Show a simple view of the app nodes in your environment. Nodes are grouped together in close proximity. This view does not show workspace, namespace, or cluster boundaries. However, those boundaries are still used to show or hide out nodes based on your filters.
To rearrange nodes, click and drag. Note that in this view, your changes are NOT cached. For information on the edge paths, node states, locks, and more, see the Legend tab.
Show a simple view of the app nodes in your environment. Nodes are organized into a vertical chain layout. This view does not show workspace, namespace, or cluster boundaries. However, those boundaries are still used to show or hide out nodes based on your filters.
To rearrange nodes, click and drag. Note that in this view, your changes are NOT cached. For information on the edge paths, node states, locks, and more, see the Legend tab.
Gateways
Virtual gateways are used to consistently configure traffic into and across your service meshes. Gloo Mesh gateways serve east-west traffic within the mesh. Gateways can also serve north-south traffic if you also have a Gloo Gateway license. Click a gateway to view its details. The details are organized into the following areas.
- Metadata, including the workspace, cluster, namespace, and YAML configuration file.
- Listeners for HTTP and HTTPS traffic, organized into attached route tables that configure what paths the gateway listens on.
- Gateway Workloads to review the health of gateway deployments.

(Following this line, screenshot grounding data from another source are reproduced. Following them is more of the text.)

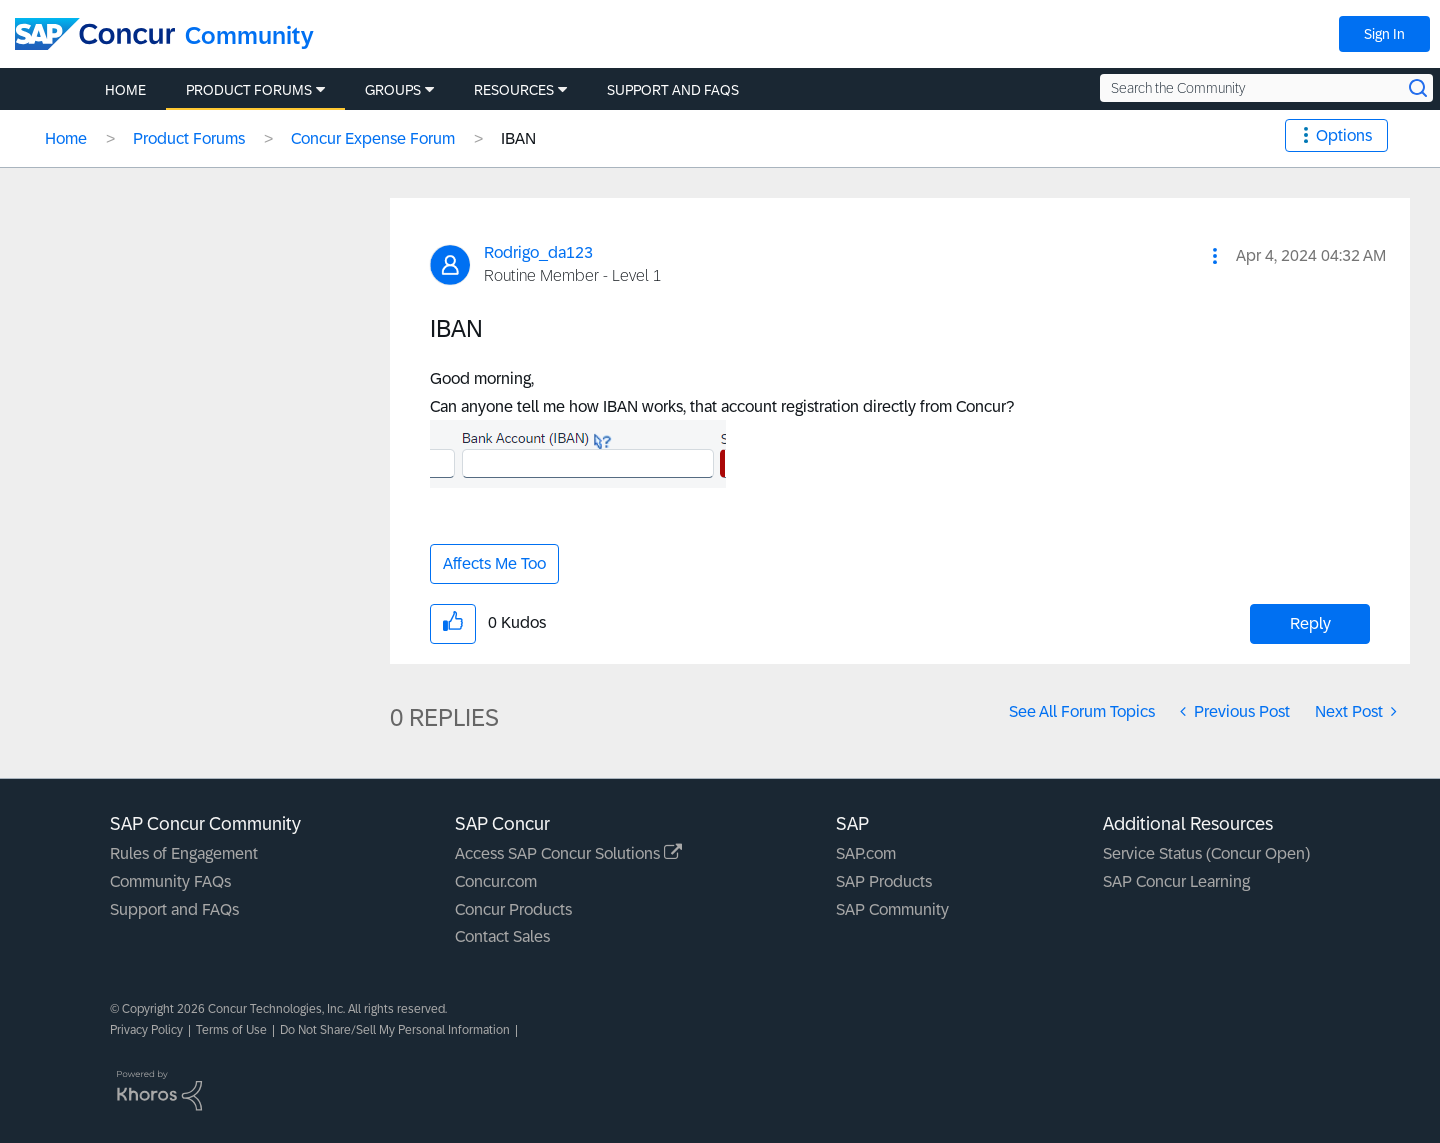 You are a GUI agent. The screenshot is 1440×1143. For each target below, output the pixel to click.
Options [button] (1344, 135)
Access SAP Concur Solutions (568, 853)
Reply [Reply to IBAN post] (1310, 623)
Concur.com (496, 881)
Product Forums (189, 138)
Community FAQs (170, 881)
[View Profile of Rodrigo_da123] (538, 252)
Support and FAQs (174, 909)
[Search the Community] (1266, 88)
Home (66, 138)
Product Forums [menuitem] (249, 90)
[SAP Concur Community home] (95, 34)
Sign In (1384, 34)
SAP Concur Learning (1176, 881)
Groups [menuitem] (393, 90)
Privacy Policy (146, 1030)
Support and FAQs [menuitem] (673, 90)
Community (249, 35)
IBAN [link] (518, 138)
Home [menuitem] (125, 90)
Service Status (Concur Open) (1206, 853)
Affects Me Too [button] (494, 563)
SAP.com (866, 853)
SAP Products (884, 881)
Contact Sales (502, 936)
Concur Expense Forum (373, 138)
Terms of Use (231, 1030)
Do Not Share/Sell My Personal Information (395, 1030)
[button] (1215, 256)
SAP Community (892, 909)
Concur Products (513, 909)
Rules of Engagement (184, 853)
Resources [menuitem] (514, 90) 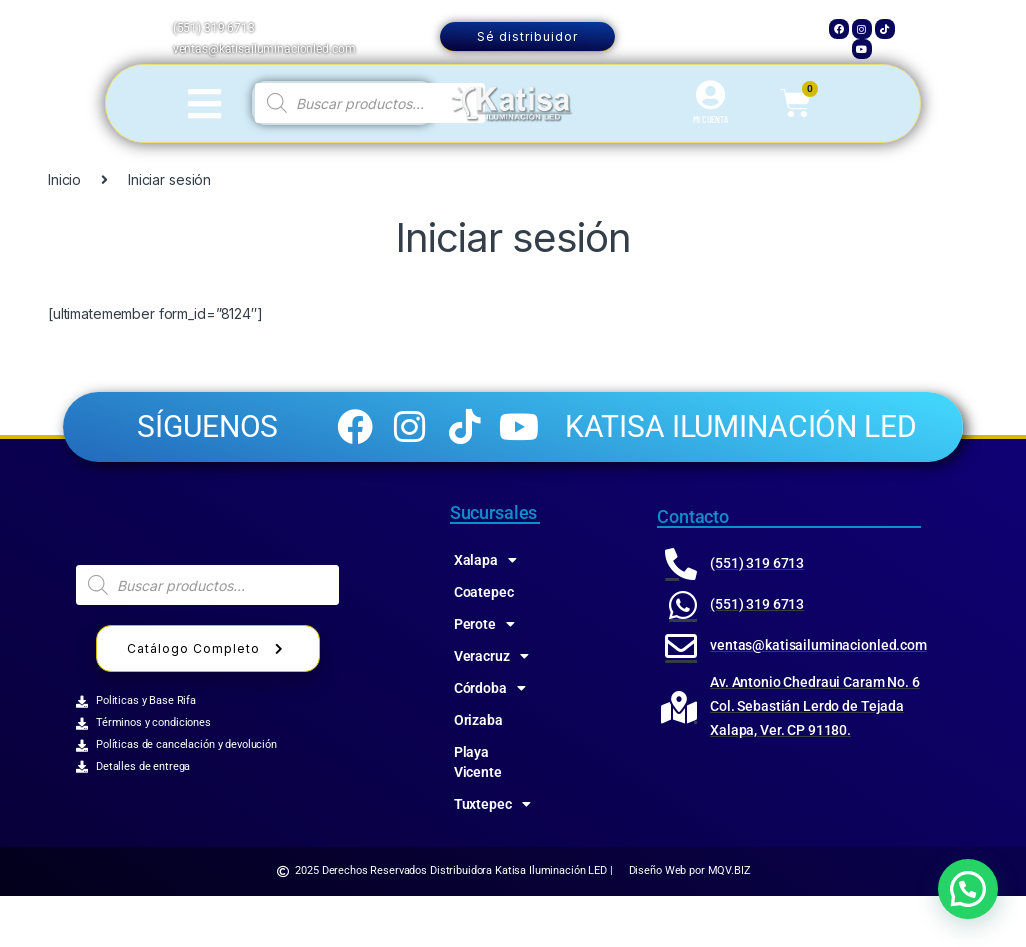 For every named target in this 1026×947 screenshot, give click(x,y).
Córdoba (490, 739)
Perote (484, 675)
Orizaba (478, 771)
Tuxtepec (492, 855)
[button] (968, 889)
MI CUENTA (710, 119)
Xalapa (485, 611)
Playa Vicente (478, 813)
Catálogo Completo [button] (208, 699)
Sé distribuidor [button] (527, 36)
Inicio (64, 179)
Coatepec (484, 643)
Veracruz (491, 707) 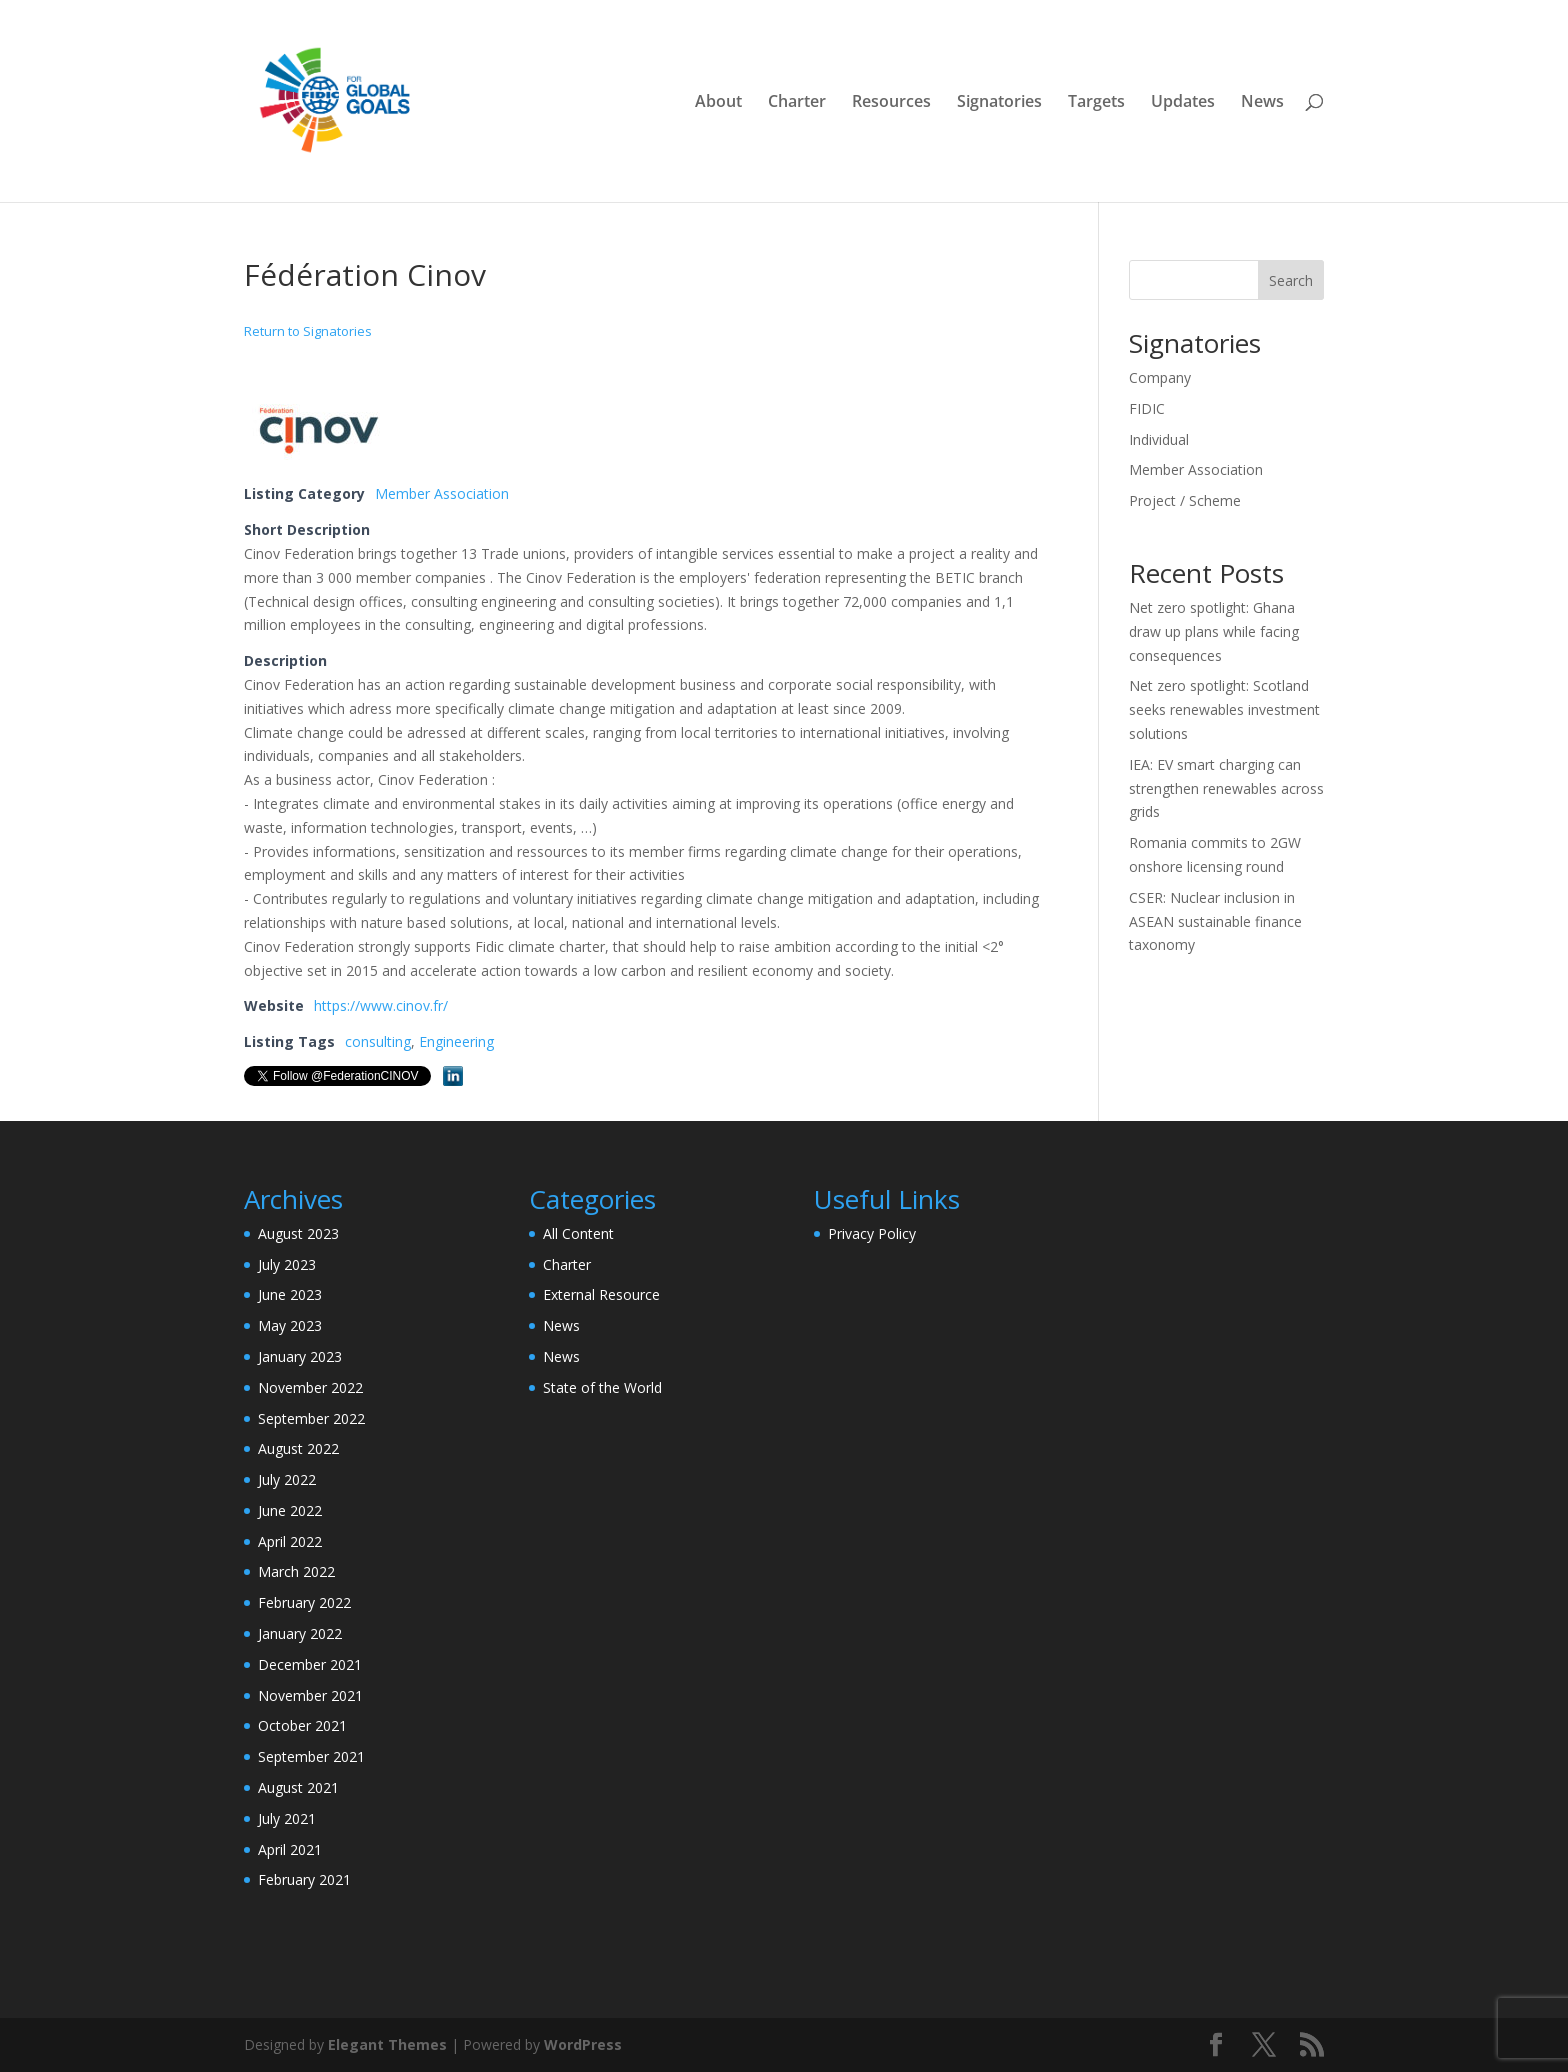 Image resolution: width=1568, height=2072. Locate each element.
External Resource (601, 1294)
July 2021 (287, 1818)
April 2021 (290, 1849)
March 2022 (296, 1571)
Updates (1183, 103)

For more information, see the Gateway docs.
Policies
Use Gloo Mesh policies to control the traffic within your service mesh environment. From the Policies page, you can review information in the following ways:
- Review metadata for the names, workspaces, clusters, and namespaces that policies are in.
- Filter by the type of policy, such as Access, Retry Timeout, or CSRF.
- Search by name of the policy.
Click a policy to review more details, such as the YAML configuration file and the routes, destinations, or workloads that the policy is applied to.
Additional information varies by type of policy. For example, a retry timeout policy includes the following information at a glance:
- The number of retry attempts.
- The duration of the request timeout.
- The number of retry timeouts to attempt per request.
For more information, see Policies.
Next Steps
If your Gloo UI looks a bit sparse, try creating some Gloo Mesh resources such as policies or deploy your Istio-enabled apps.